» **WHAT THE TASK REQUIRES**
Under this line sits a listing. Repeat exactly and only its lines from the one holding "met betekenis" through the one holding "Schriftzug an den"; skip pictures.

» **SOURCE RECORDS**
====

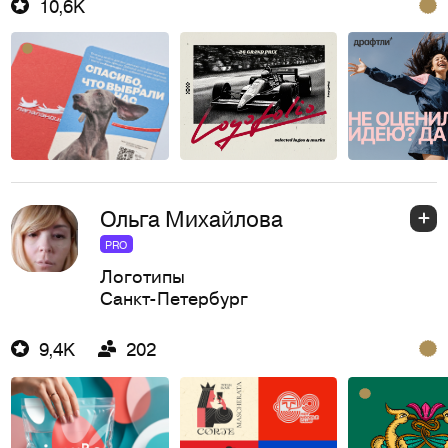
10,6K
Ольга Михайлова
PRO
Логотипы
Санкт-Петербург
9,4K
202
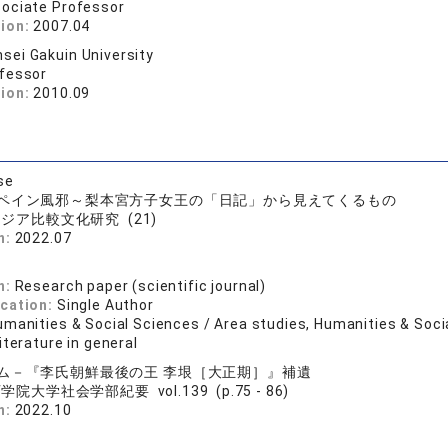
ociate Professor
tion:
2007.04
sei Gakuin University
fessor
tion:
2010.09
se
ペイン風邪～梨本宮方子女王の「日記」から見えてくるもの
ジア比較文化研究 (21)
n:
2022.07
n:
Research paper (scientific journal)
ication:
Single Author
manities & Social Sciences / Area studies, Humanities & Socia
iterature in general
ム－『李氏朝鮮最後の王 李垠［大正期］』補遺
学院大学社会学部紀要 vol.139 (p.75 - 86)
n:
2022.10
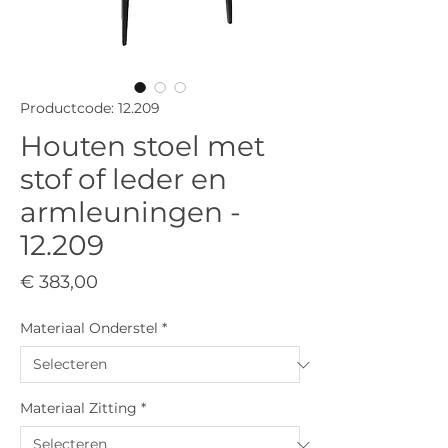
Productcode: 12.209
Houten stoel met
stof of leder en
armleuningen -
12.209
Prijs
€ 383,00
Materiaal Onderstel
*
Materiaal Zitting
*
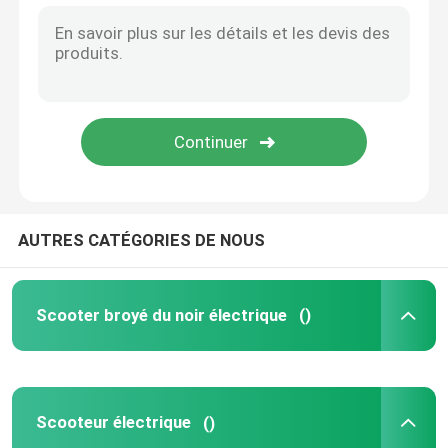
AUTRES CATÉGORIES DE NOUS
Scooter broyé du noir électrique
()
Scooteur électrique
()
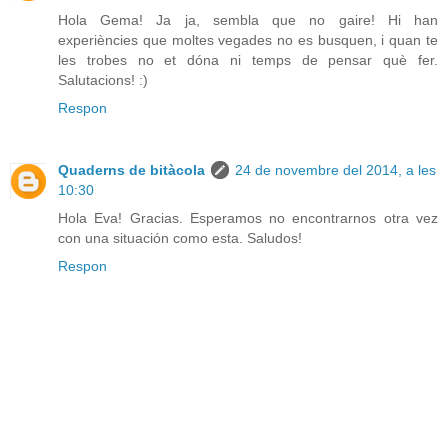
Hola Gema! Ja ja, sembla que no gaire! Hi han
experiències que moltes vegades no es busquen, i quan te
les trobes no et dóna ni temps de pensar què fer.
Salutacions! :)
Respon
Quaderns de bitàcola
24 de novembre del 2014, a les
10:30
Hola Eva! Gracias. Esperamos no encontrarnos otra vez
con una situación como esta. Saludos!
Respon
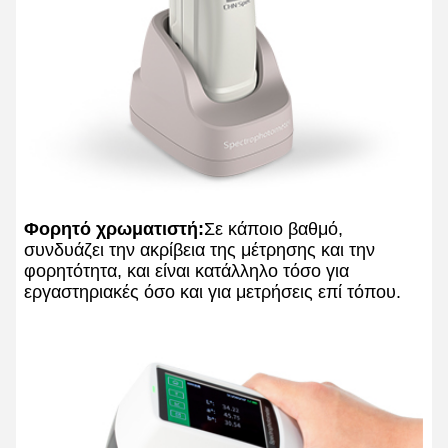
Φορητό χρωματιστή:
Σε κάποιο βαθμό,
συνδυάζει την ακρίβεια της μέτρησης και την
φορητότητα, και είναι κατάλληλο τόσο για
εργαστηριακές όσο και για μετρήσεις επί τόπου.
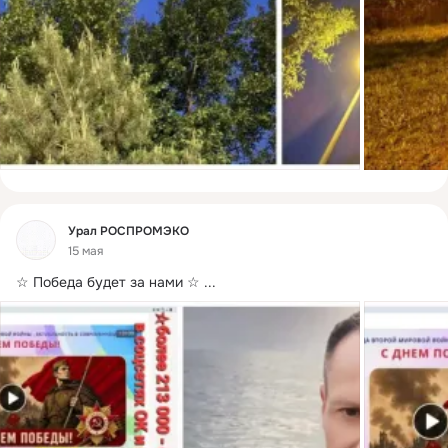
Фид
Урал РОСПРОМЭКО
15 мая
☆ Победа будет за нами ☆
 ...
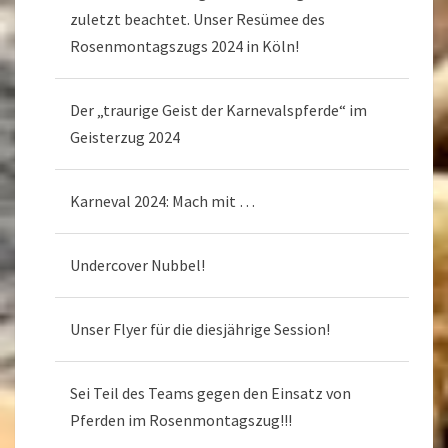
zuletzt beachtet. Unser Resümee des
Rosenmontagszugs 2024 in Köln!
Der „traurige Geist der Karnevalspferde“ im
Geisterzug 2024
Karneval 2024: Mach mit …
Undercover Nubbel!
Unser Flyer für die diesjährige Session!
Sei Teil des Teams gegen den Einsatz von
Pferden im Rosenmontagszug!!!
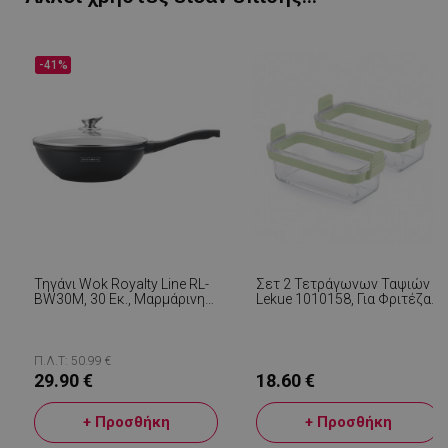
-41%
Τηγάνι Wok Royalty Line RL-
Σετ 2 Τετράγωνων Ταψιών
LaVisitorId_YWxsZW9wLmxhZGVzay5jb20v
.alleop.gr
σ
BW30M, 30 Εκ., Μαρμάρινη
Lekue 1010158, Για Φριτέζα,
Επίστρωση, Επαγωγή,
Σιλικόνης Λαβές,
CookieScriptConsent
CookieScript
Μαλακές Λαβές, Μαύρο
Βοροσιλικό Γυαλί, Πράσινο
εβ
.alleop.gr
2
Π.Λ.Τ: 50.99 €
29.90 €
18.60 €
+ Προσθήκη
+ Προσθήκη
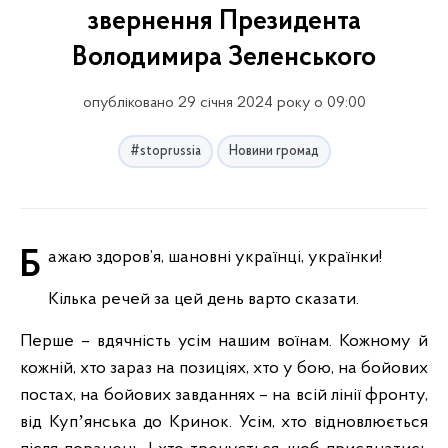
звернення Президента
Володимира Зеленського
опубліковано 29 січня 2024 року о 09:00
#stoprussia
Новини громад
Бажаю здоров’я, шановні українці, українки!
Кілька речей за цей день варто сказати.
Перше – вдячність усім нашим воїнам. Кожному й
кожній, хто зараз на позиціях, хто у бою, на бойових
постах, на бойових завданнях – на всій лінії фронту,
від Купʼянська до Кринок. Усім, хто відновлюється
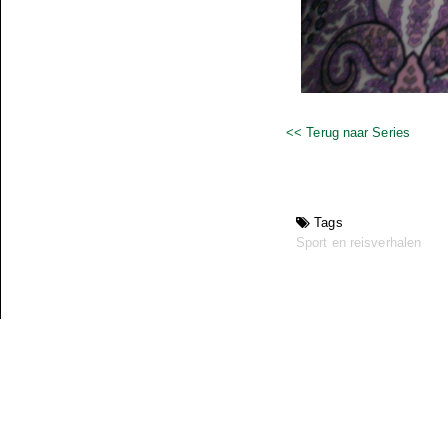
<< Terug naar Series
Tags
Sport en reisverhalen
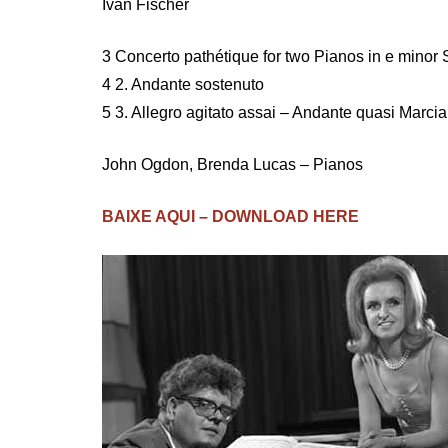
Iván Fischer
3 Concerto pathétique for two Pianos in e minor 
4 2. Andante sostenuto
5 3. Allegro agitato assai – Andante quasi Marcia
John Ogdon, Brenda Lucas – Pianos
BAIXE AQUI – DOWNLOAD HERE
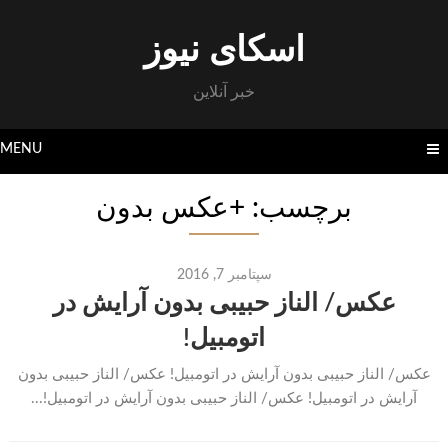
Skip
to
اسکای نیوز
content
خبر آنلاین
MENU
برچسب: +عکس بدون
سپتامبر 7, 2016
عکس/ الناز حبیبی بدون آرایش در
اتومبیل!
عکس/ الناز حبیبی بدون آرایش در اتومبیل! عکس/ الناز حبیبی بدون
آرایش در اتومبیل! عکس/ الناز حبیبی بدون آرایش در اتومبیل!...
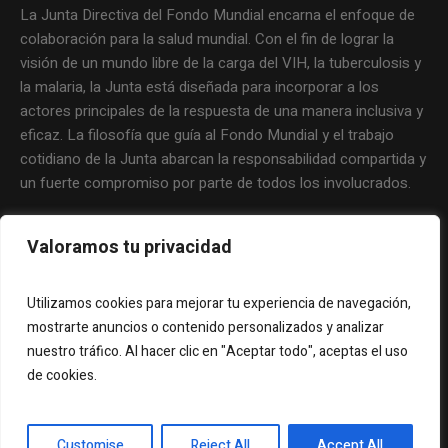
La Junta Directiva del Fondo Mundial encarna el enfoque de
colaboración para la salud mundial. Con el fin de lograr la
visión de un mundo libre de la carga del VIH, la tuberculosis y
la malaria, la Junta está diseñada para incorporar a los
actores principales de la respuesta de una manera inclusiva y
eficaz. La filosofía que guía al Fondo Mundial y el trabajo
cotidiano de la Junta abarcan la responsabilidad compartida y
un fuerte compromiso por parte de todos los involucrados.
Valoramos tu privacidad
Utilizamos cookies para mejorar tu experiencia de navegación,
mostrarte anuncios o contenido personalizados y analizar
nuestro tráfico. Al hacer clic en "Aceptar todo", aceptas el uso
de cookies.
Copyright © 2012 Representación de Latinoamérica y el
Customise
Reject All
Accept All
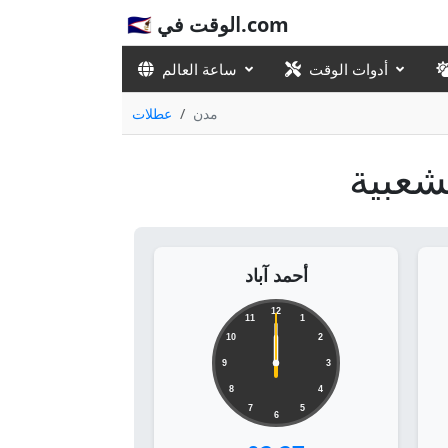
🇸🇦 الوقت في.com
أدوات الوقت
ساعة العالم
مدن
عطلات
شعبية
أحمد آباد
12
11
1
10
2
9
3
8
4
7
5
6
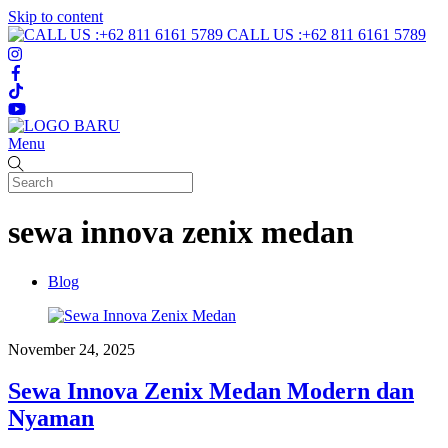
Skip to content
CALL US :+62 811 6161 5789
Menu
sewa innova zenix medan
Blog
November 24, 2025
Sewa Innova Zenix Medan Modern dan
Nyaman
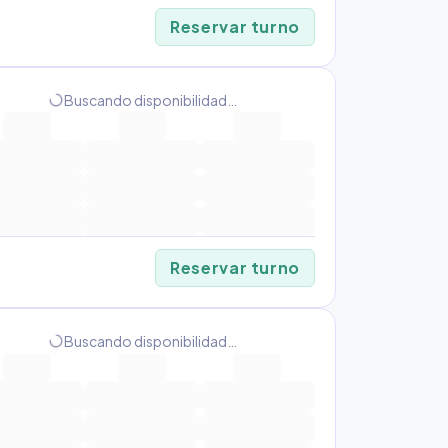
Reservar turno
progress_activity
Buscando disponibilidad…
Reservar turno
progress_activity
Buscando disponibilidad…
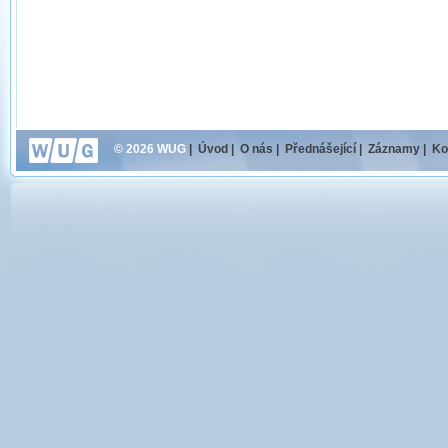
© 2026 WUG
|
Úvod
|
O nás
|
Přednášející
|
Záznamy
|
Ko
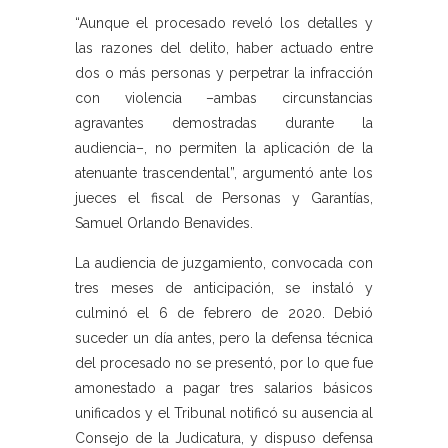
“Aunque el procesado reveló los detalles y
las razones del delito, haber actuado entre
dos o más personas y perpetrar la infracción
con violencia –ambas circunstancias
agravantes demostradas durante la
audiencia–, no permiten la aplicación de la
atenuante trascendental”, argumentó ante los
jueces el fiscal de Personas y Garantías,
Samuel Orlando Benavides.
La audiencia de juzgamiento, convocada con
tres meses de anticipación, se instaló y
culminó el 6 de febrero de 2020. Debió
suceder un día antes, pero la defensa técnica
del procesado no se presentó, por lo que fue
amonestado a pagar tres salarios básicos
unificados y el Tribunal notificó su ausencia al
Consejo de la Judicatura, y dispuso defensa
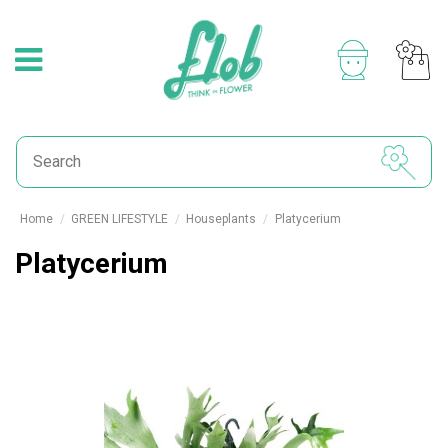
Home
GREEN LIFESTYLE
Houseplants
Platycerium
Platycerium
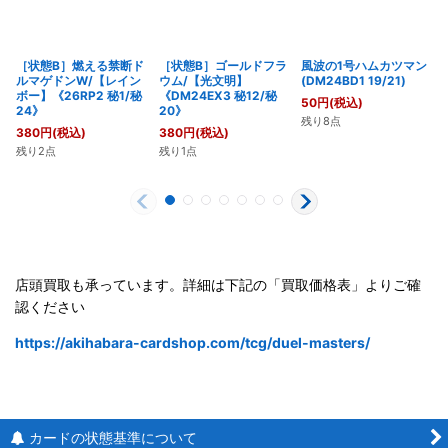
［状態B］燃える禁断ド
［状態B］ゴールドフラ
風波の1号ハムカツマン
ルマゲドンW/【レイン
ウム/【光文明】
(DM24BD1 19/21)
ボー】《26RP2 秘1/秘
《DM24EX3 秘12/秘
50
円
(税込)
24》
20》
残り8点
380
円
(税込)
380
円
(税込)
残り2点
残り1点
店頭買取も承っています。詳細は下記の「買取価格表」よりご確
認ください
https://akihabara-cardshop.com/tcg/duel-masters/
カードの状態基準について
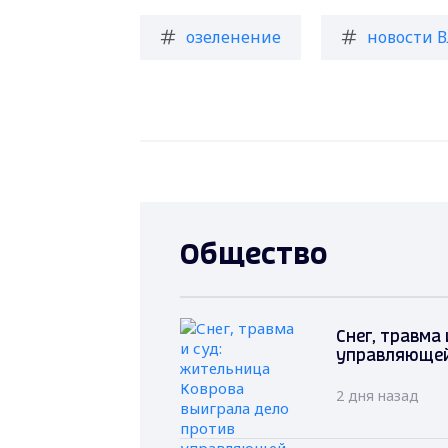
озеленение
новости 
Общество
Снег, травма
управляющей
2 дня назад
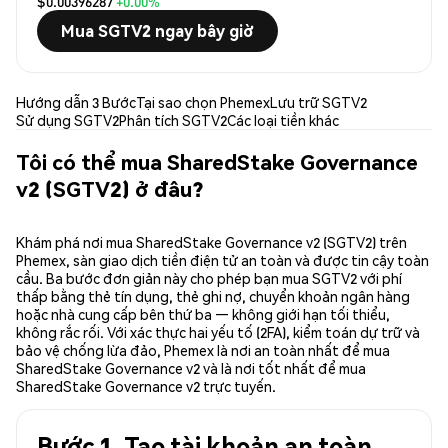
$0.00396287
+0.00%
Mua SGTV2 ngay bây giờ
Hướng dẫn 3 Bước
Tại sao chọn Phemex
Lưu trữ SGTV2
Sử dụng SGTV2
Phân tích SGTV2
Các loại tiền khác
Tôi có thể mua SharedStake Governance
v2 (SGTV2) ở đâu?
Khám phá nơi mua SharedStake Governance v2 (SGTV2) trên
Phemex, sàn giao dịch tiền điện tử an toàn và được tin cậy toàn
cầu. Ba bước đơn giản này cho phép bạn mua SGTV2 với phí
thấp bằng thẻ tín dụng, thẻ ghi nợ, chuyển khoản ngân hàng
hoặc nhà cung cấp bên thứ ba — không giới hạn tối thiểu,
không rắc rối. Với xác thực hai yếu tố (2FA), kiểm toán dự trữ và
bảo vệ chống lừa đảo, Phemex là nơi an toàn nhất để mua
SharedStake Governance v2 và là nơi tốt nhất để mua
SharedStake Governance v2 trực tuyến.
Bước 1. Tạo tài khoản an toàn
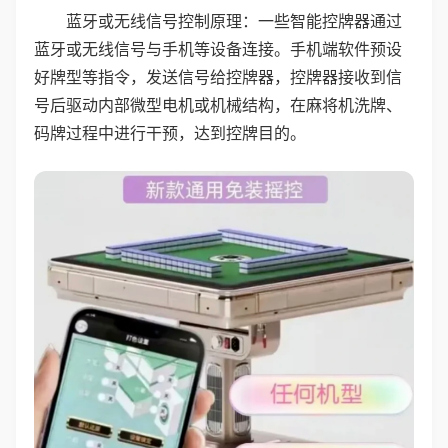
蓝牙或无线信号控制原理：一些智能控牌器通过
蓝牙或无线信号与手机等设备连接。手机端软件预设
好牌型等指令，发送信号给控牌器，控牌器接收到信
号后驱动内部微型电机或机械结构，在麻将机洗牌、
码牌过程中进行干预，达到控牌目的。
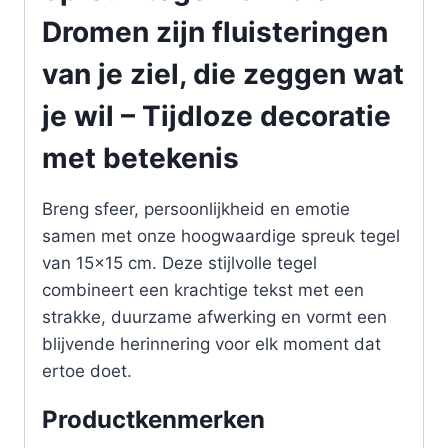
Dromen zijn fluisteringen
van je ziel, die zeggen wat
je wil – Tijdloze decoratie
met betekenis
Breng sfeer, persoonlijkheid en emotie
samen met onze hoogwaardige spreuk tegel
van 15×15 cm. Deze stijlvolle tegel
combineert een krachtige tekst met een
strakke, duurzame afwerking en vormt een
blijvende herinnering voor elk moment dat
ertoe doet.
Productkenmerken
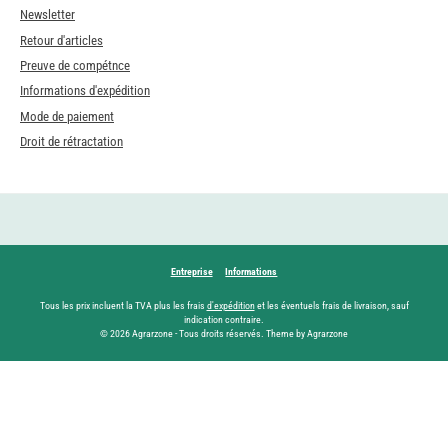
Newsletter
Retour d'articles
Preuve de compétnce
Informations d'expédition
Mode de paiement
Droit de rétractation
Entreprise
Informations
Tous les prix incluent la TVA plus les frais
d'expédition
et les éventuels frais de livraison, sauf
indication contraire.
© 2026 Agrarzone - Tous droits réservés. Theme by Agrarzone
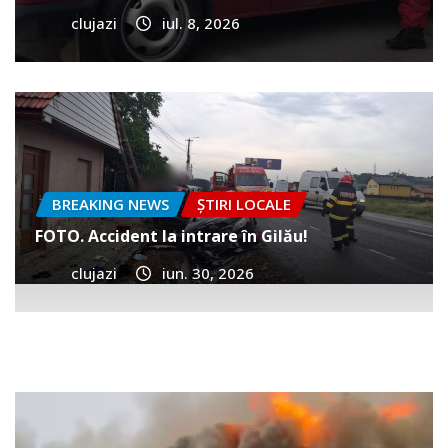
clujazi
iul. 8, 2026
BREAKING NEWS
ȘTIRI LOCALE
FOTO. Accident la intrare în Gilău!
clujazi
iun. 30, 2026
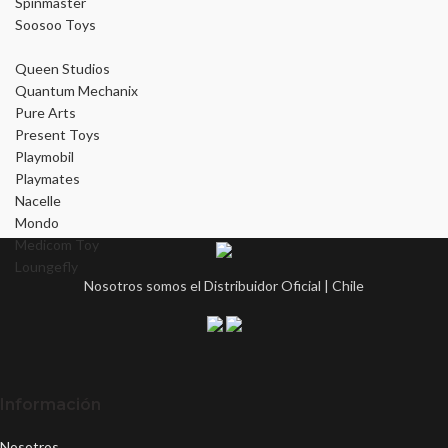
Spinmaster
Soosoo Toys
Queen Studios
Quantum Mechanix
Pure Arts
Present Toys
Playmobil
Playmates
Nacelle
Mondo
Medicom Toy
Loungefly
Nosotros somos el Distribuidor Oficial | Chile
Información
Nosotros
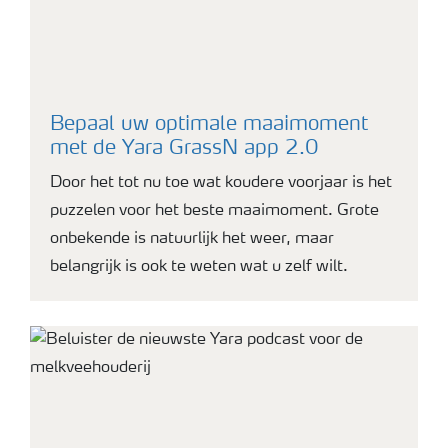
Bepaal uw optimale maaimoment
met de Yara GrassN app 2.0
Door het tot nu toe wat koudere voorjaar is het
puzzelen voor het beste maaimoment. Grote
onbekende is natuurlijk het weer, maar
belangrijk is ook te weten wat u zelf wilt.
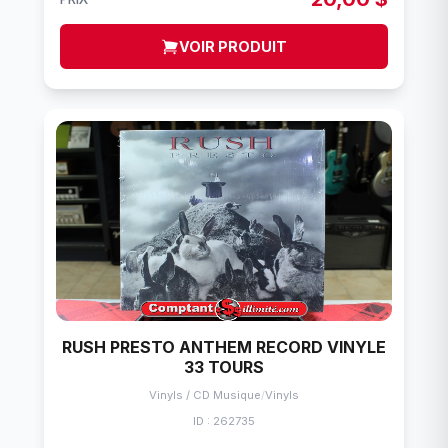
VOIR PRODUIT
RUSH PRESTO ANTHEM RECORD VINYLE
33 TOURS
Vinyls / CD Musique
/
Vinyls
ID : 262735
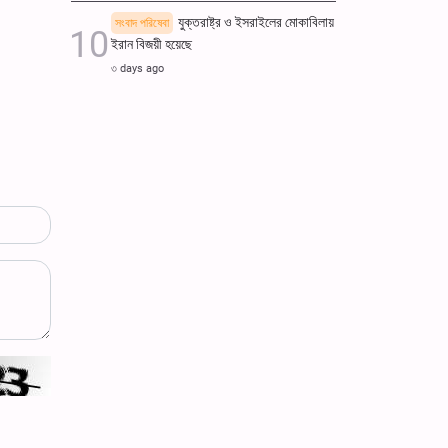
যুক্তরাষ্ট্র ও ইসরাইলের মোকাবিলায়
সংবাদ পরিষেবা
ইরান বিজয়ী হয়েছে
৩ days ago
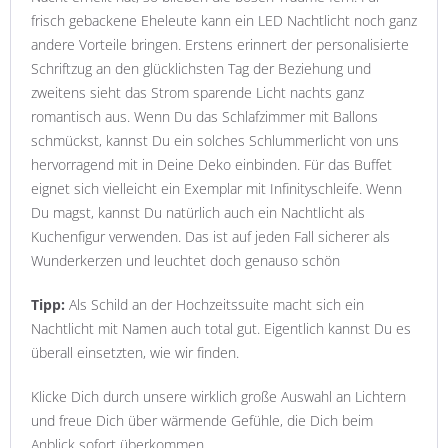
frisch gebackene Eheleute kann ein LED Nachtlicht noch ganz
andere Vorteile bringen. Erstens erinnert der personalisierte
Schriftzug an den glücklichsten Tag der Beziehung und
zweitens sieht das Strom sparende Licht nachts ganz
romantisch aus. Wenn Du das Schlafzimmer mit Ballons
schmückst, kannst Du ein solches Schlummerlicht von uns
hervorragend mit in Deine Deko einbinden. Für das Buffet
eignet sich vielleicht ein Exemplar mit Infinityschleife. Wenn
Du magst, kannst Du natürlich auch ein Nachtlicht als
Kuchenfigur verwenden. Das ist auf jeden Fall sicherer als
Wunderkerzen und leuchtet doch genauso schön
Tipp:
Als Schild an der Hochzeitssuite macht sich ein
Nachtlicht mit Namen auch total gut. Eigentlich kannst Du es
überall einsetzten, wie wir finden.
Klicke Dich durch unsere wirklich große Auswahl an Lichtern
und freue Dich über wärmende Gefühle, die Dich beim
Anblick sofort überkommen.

====

» **EXPECTED OUTPUT**
met betekenis
Breng sfeer, persoonlijkheid en emotie
samen met onze hoogwaardige spreuk tegel
van 15×15 cm. Deze stijlvolle tegel
combineert een krachtige tekst met een
strakke, duurzame afwerking en vormt een
blijvende herinnering voor elk moment dat
ertoe doet.
Productkenmerken
Newsletter
Retour d'articles
Preuve de compétnce
Informations d'expédition
Mode de paiement
Droit de rétractation
Entreprise
Informations
Tous les prix incluent la TVA plus les frais
d'expédition
et les éventuels frais de livraison, sauf
indication contraire.
© 2026 Agrarzone - Tous droits réservés. Theme by Agrarzone
clujazi
iul. 8, 2026
BREAKING NEWS
ȘTIRI LOCALE
FOTO. Accident la intrare în Gilău!
clujazi
iun. 30, 2026
Spinmaster
Soosoo Toys
Queen Studios
Quantum Mechanix
Pure Arts
Present Toys
Playmobil
Playmates
Nacelle
Mondo
Medicom Toy
Loungefly
Nosotros somos el Distribuidor Oficial | Chile
Información
Nosotros
Bepaal uw optimale maaimoment
met de Yara GrassN app 2.0
Door het tot nu toe wat koudere voorjaar is het
puzzelen voor het beste maaimoment. Grote
onbekende is natuurlijk het weer, maar
belangrijk is ook te weten wat u zelf wilt.
VOIR PRODUIT
RUSH PRESTO ANTHEM RECORD VINYLE
33 TOURS
Vinyls / CD Musique
/
Vinyls
ID : 262735
যুক্তরাষ্ট্র ও ইসরাইলের মোকাবিলায়
সংবাদ পরিষেবা
ইরান বিজয়ী হয়েছে
৩ days ago
frisch gebackene Eheleute kann ein LED Nachtlicht noch ganz
andere Vorteile bringen. Erstens erinnert der personalisierte
Schriftzug an den glücklichsten Tag der Beziehung und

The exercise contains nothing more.